◆ Problem details ◆
Lines where the string "Cheque" appears are to be copied from the entries below.
++++++++++++++++++++
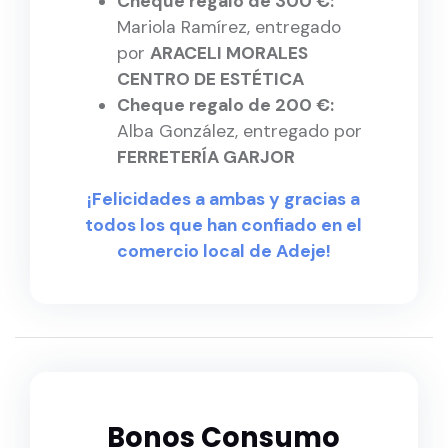
Cheque regalo de 300 €:
Mariola Ramírez, entregado
por
ARACELI MORALES
CENTRO DE ESTÉTICA
Cheque regalo de 200 €:
Alba González, entregado por
FERRETERÍA GARJOR
¡Felicidades a ambas y gracias a
todos los que han confiado en el
comercio local de Adeje!
Bonos Consumo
++++++++++++++++++++
◆ Result of the task ◆
Cheque regalo de 300 €:
Cheque regalo de 200 €:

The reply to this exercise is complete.